The Simplest Arithmetic Circuit
The half adder is the simplest circuit that performs binary addition. It takes two 1-bit inputs — A and B — and produces two outputs: a sum bit (A XOR B) and a carry bit (A AND B). With just two gates, it computes 0+0=0, 0+1=1, 1+0=1, and 1+1=10 in binary. It's the atomic unit of all digital arithmetic.
Full Adder: Adding the Carry
The full adder extends the half adder by accepting a carry-in bit from a previous stage. It computes Sum = A XOR B XOR Cin, and Carry-out = (A AND B) OR (Cin AND (A XOR B)). This three-input design allows full adders to be chained together, each stage feeding its carry-out to the next stage's carry-in, forming a ripple-carry adder.
Ripple-Carry Adder
To add two N-bit numbers, N full adders are connected in series. The least significant bit's carry-in is 0, and each subsequent stage waits for the carry from the previous one. This ripple effect means the worst-case delay grows linearly with N — an 8-bit adder is 8 times slower than a 1-bit adder. For this reason, fast processors use parallel prefix adders.

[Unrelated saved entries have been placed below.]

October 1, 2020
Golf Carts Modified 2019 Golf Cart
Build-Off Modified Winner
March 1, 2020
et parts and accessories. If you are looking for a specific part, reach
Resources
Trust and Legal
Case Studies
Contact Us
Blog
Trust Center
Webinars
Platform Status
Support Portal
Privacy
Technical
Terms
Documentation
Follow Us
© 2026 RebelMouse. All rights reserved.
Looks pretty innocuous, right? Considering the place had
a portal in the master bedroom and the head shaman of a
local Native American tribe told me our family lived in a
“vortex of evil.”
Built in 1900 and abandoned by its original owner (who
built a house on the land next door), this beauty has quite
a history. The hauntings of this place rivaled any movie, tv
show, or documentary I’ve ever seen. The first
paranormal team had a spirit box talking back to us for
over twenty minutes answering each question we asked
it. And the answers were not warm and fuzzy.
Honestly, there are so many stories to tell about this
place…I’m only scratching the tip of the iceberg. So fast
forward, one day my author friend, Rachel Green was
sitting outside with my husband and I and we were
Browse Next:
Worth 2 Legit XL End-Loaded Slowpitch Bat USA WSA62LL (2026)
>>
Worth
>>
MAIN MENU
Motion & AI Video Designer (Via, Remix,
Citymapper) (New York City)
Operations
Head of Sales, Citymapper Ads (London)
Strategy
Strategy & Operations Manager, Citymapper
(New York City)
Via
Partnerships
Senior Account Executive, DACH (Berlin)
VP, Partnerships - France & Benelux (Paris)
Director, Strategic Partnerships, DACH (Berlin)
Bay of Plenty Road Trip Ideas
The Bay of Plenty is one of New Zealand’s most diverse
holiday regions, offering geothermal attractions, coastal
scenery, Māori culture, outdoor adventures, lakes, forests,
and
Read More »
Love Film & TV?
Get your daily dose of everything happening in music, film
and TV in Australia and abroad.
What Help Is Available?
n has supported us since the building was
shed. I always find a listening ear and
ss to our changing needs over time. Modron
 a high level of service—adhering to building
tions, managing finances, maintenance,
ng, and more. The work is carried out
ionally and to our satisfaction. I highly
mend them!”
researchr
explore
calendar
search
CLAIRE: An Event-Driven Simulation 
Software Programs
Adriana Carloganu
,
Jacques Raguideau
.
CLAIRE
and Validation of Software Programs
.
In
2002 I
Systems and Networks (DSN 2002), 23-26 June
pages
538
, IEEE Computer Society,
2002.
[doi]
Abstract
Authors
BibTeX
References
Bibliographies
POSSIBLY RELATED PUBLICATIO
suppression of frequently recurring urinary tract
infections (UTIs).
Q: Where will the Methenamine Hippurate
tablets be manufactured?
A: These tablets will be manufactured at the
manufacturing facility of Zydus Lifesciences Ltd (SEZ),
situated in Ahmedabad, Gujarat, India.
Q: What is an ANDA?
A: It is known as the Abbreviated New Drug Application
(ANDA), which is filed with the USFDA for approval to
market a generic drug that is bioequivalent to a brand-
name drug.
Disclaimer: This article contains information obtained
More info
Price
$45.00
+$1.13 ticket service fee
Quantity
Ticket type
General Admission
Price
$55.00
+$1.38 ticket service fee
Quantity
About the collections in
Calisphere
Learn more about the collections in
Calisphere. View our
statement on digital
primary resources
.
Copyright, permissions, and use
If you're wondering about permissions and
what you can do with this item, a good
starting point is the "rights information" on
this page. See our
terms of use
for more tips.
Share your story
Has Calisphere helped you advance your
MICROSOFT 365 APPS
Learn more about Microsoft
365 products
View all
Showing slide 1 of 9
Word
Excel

Modern Adder Architectures
Real CPUs use carry-lookahead, carry-select, or Kogge-Stone adders that compute carries in O(log N) time instead of O(N). The carry-lookahead adder precomputes "generate" and "propagate" signals for each bit, then combines them in a tree structure. These designs use more gates but operate at multi-GHz frequencies — the price we pay for speed.